**
Cast: Chris Leavins, Troy Veinotte, Kerry Fox
Director:Thom Fitzgerald
Rating: M
Reviewer: Peter Calder
A gay man returns to his provincial roots in Nova Scotia to lay the ghosts of his past to rest in this first feature by an acclaimed Canadian director of short films.
It's a familiar scenario and in the hands of a capable cast it is adeptly handled, but the changes of tone and narrative viewpoint are so wild and unpredictable that we're often at a loss about how we're expected to take it.

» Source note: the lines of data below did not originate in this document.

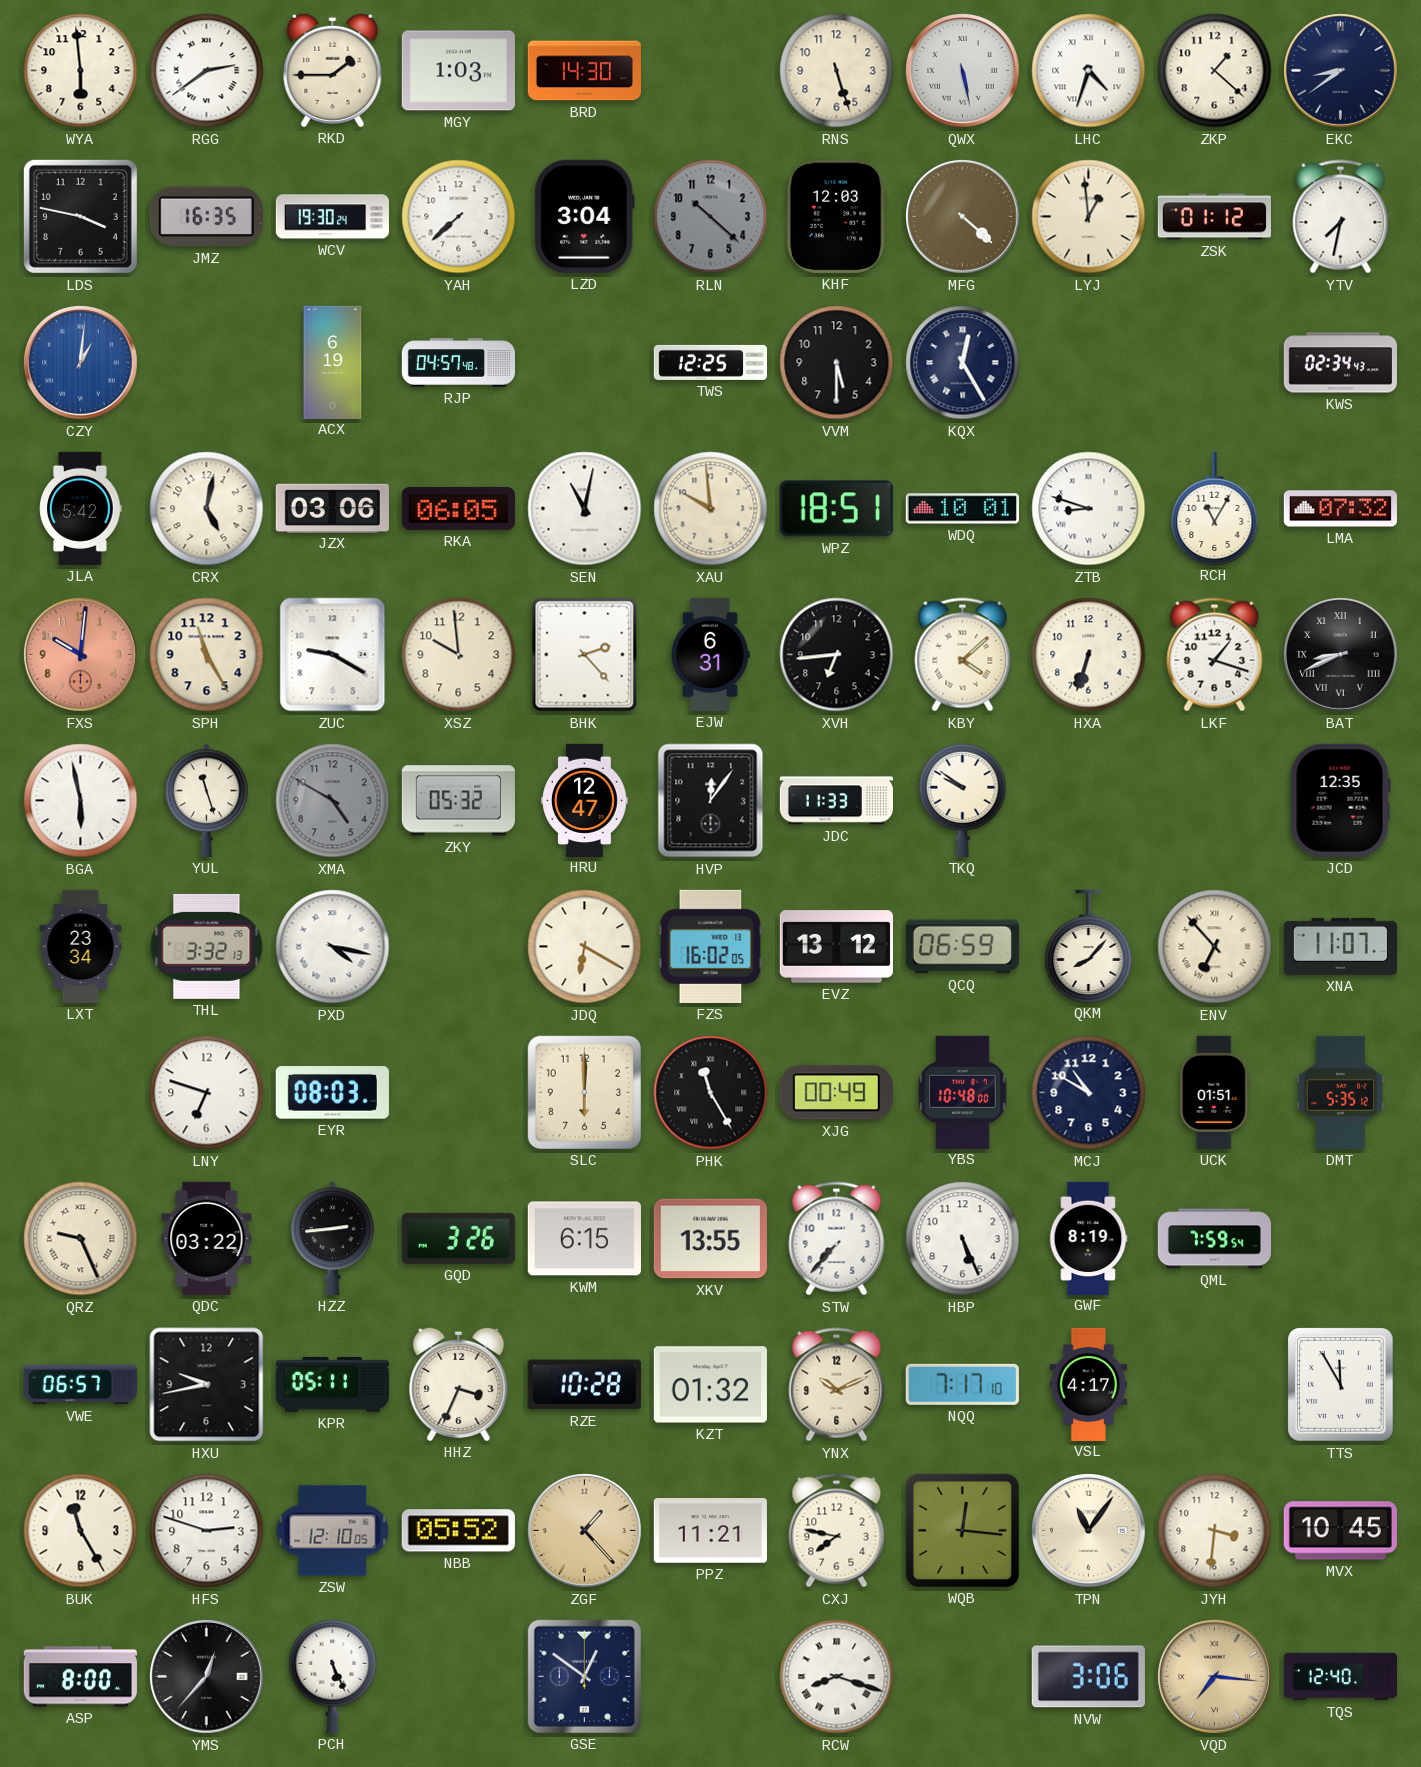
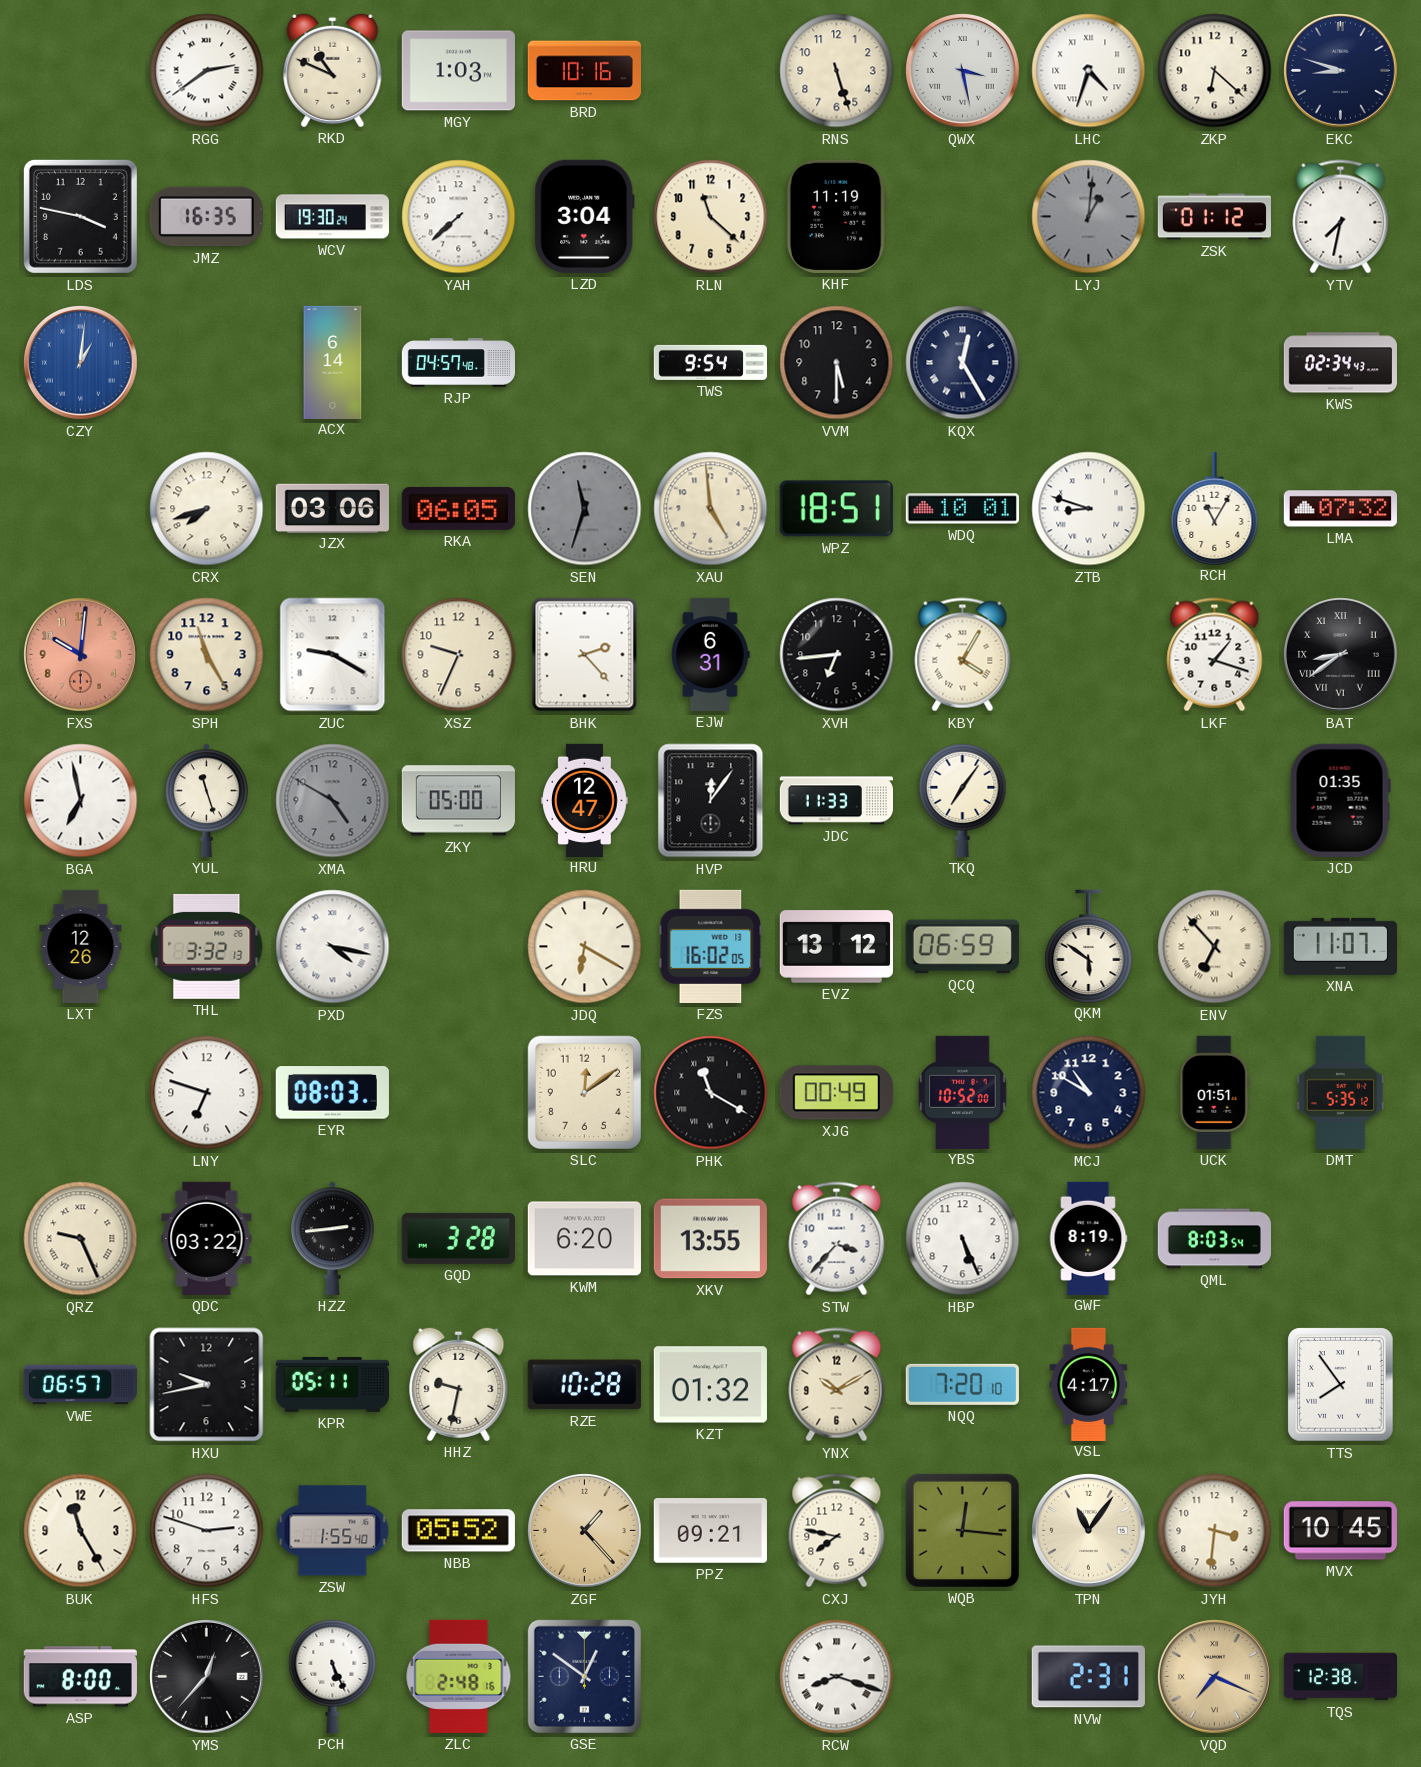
WYA: 5:59 -> none
RKD: 1:45 -> 10:49
BRD: 14:30 -> 10:16
QWX: 5:28 -> 3:28
ZKP: 1:22 -> 6:22
EKC: 8:39 -> 8:48
RLN: 10:22 -> 11:22
RLN dial: grey -> cream
KHF: 12:03 -> 11:19
MFG: 4:22 -> none
LYJ: 12:59 -> 1:01
LYJ dial: cream -> grey
ACX: 6:19 -> 6:14
TWS: 12:25 -> 9:54
JLA: 5:42 -> none
CRX: 5:02 -> 7:42
SEN: 11:02 -> 11:33
SEN dial: white -> grey
XAU: 9:59 -> 4:59
XSZ: 9:59 -> 9:34
KBY: 4:08 -> 4:05
HXA: 6:33 -> none
BAT: 8:41 -> 8:39
BGA: 5:58 -> 6:58
ZKY: 05:32 -> 05:00
TKQ: 9:51 -> 7:06
JCD: 12:35 -> 01:35
LXT: 23:34 -> 12:26
QKM: 8:07 -> 5:51
SLC: 6:00 -> 12:09
PHK: 11:25 -> 11:20
YBS: 10:48 -> 10:52
GQD: 3:26 -> 3:28
KWM: 6:15 -> 6:20
STW: 7:37 -> 3:37
QML: 7:59 -> 8:03
HHZ: 3:34 -> 9:32
YNX: 10:11 -> 10:10
NQQ: 7:17 -> 7:20
TTS: 11:55 -> 7:54
ZSW: 12:10 -> 1:55
PPZ: 11:21 -> 09:21
ZLC: none -> 2:48
NVW: 3:06 -> 2:31
VQD: 7:16 -> 7:19
TQS: 12:40 -> 12:38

The film's main character, Sweet William (Leavins), comes home for the first time in 10 years, a once-obese teenager now gym-trim and self-confident. He arrives in the middle of the wedding of his older sister, Rosemary (our own Kerry Fox is a deliciously dissolute and foulmouthed bride), but he soon begins having visions of his teenage self (Veinotte's performance as the teenage William is infused with a dogged dignity).
Gradually the layers of a dysfunctional family are peeled back and William's youth, in which he was brutalised by a drunken father, is revealed. And William meets a tomboyish teenager who is introduced as his younger sister but who is not what she seems to be.
The acting is always adequate and often superb but the lines between farce and melodrama are too blurred to encourage an unambiguous response and it's all relentlessly downbeat. It's a showreel, perhaps, of Fitzgerald's emerging talent and reason to hope that there will be better to come.